Network and Transfer Metrics WG (18 Mar 2015) Minutes

Attended: Jorge, Bruno, Ian, Ulf, Hsin-Yen, Pedro, Henryk, Alessandro, Enrico, Shawn, Marian (Excused: Tony, Jason, Stefan, John)

Agenda/slides presented: https://indico.cern.ch/event/379017/

We're still missing input to the use case document, please provided it ASAP (https://docs.google.com/document/d/1ceiNlTUJCwSuOuvbEHZnZp0XkWkwdkPQTQic0VbH1mc/edit)

Next meetings: 8 Apr, 6 May, 3 June, 8 July, 2 Sept - all at 4pm CEST

1) perfSONAR status

Mesh configurations were changed according to what was agreed at the last meeting. In addition, there are two new meshes, Latin America and Dual-stack. 

Marian reported on the analysis done within LHCOPN/LHCONE based on the new freshness metrics that can identify gaps in the measurements.
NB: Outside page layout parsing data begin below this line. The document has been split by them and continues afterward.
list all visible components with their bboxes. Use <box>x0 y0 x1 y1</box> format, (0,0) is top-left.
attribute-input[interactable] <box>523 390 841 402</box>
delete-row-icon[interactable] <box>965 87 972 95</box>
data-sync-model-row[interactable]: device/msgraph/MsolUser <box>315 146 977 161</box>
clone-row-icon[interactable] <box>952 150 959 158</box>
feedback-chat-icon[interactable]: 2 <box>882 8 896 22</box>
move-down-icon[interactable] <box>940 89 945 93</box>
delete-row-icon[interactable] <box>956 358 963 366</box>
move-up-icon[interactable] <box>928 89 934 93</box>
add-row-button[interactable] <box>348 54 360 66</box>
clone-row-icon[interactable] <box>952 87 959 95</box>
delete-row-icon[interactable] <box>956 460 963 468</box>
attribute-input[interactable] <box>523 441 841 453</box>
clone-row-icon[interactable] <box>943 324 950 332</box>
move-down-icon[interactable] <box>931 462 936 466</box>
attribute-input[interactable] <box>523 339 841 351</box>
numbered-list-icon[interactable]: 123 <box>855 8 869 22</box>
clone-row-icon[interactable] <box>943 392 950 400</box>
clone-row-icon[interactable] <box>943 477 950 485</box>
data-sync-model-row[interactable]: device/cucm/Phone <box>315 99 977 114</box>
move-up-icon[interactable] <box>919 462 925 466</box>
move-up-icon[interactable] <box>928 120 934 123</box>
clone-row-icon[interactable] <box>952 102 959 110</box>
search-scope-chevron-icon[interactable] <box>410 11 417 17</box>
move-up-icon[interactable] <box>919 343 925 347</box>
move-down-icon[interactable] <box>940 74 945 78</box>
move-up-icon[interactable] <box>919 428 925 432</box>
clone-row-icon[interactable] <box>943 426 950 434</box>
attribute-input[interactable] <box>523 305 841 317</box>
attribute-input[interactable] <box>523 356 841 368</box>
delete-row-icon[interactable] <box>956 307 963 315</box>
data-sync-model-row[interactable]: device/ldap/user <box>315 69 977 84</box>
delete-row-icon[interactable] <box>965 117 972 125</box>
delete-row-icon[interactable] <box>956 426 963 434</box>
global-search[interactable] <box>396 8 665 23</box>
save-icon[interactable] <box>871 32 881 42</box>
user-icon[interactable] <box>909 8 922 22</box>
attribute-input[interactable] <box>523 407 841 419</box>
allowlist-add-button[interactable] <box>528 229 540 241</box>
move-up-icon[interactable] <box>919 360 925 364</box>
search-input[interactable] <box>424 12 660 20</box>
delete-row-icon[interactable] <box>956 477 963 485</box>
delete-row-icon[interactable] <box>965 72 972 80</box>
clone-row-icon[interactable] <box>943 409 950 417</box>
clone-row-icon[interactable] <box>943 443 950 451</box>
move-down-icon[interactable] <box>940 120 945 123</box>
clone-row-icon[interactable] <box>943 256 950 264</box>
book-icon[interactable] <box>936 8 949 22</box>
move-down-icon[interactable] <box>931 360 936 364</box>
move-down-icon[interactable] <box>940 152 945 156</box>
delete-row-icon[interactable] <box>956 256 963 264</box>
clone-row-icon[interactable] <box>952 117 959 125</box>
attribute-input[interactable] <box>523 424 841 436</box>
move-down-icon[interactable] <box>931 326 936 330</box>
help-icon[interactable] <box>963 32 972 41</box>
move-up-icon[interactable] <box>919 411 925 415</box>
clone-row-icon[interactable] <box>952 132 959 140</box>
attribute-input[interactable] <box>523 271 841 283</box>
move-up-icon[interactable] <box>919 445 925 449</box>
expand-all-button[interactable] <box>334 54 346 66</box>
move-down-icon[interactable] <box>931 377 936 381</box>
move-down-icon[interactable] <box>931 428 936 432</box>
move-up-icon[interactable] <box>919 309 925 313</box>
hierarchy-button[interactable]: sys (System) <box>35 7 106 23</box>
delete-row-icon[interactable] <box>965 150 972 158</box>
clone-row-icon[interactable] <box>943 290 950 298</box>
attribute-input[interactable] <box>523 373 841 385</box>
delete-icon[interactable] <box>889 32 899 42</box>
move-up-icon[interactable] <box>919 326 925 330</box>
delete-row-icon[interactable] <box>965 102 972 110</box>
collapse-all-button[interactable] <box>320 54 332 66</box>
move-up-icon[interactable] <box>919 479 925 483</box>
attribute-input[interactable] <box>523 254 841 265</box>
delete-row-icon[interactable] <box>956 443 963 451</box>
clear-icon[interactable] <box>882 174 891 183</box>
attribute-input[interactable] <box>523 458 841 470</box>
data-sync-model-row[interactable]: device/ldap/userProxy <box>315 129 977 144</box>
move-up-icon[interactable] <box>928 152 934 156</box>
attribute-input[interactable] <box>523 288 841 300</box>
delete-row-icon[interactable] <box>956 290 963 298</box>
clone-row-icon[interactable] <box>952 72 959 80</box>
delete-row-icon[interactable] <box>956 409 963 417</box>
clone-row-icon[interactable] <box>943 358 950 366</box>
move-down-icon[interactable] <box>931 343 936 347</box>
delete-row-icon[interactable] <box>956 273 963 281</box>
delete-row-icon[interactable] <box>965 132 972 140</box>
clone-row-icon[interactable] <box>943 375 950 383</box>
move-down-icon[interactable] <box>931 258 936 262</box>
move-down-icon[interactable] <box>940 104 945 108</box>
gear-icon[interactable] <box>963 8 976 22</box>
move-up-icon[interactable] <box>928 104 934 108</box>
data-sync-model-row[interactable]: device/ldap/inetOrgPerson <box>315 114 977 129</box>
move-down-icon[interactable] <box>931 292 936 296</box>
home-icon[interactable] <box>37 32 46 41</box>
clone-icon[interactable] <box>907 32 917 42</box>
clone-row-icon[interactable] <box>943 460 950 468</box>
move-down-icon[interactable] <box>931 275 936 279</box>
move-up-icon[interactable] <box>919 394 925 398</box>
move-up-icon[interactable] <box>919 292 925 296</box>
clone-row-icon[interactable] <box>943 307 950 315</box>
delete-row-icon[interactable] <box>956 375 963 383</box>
A summary of issues found was presented. Shawn has setup a testbed to validate 3.4.2rc, which was released last week and provides fixes to the issues identified. The plan is to follow up the testbed for next couple of days, if there are no issues reported, 3.4.2rc will get a green light. We should benefit from the auto-updates that were setup during 3.4.1 campaign, so all sonars should be updated within 24 hours once 3.4.2 is relased. Once deployed, we'll resume LHCOPN/LHCONE validation and continue with the full mesh latency ramp up.

2) Esmond status

Shawn will coordinate the activity in OSG, plan is to make it production ready by Q3. The system is currently running/tested on VMs, but recently there has been significant improvement in performance, we’re gathering 100% of the meshes (some with no data since measurements are missing due to issues reported in point 1). The plan is to introduce completness and accuracy checks to validate if the content of esmond matches what is seen/measured in the local measurement archives.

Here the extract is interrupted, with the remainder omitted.